Entanglement entropy between virtual and real excitations in quantum electrodynamics

TL;DR

This paper introduces a method to quantify the entanglement entropy between real and virtual excitations in quantum electrodynamics, revealing universal behaviors and charge-dependent entropy variations.

Contribution

It presents a novel approach to compute entanglement entropy in QED by rewriting the generating functional as an inner product of quantum operators, applicable at different perturbation orders.

Findings

Universal entanglement entropy behavior at zero coupling

Entropy varies with electric charge in the Bloch-Nordsieck model

Method applicable to different quantum fields and perturbation orders

Abstract

The aim of this work is to introduce the entanglement entropy of real and virtual excitations of fermion and photon fields.
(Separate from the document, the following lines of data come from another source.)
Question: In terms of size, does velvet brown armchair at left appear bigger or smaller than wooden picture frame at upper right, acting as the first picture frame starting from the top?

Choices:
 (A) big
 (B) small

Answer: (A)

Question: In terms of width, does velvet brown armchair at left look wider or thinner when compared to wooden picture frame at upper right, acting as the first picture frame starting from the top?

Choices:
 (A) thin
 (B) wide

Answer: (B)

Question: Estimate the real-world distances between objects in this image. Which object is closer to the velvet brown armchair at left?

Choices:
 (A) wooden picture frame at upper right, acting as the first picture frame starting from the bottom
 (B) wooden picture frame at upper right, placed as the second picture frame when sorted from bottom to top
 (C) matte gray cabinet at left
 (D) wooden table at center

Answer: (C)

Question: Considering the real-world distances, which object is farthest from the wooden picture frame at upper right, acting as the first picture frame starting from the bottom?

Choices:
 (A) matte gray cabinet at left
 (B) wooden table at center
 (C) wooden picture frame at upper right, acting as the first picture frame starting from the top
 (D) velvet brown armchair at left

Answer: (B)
By rewriting the generating functional of quantum electrodynamics theory as an inner product between quantum operators, it is possible to obtain quantum density operators representing the propagation of real and virtual particles. These operators are partial traces, where the degrees of freedom traced out are unobserved excitations. Then the Von Neumann definition of entropy can be applied to these quantum operators and in particular, for the partial traces taken over the internal or external degrees of freedom. A universal behavior is obtained for the entanglement entropy for different quantum fields at zero order in the coupling constant. In order to obtain numerical results at different orders in the perturbation expansion, the Bloch-Nordsieck model is considered, where it it shown that for some particular values of the electric charge, the von Neumann entropy increases or decreases with respect to the non-interacting case.